Was da geschieht, verrate ich nicht, aber zeige noch Oma und Enkelin beim Spaziergang an der Elbe:
Zum Schluss verrate ich noch, dass es zur Trennung von Lilli und Johannes kommt und zeige die Seite, weil ich beeindruckt bin, wie Klengel in sechs Bildern diesen Schlussstrich zieht. Von der heiteren Begegnung mit der Nachbarin im Treppenhaus über das Stichwort „Gepäck“ bis zur Trauer der Verlassenen.

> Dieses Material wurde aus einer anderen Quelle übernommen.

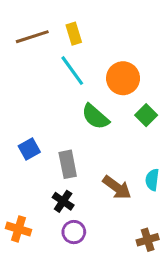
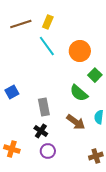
yellow rectangle: (74, 34) -> (48, 22), turned 40
green semicircle: (95, 117) -> (79, 93), moved
blue square: (29, 149) -> (12, 92), moved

Flotter Strich und flotte Handlung
Klengel hat ALS ICH SO ALT WAR im Eiltempo geschrieben und gezeichnet. Das merkt man dem Band nicht an, er ist im Gegenteil dramaturgisch rund und illustrativ überzeugend. Klengels Outlines sind aussagekräftig, ihr Weiß-Grau-Schwarz-Spektrum ist lebendig und ihre Bildregie ist souverän.
Ich gebe zu, dass mir die jungen Figuren wie Lilli, Luna, Lion etwas stereotyp ausschauen (bis auf Johannes, der trägt einen schäbigen Fusselbart, hähä) – daür sind ihr mit Rosalie und Herr Türnau („Wann nennst du mich endlich Bernd?“) auch grafisch eindringliche Charaktere gelungen.
ALS ICH SO ALT WAR darf sich einreihen in die Werksgalerie gelungener Graphic Novels aus dem deutschsprachigen Raum.
Ich bin ja totaler Fan von Klengels GIRLSPLAINING-Comics und deshalb neugierig auf ihre Arbeiten.
Und jetzt hätte ich gerne etwas Neues von Klengel. Die Homepage der Künstlerin verrät noch nichts in der Richtung. Katjaaaaaa!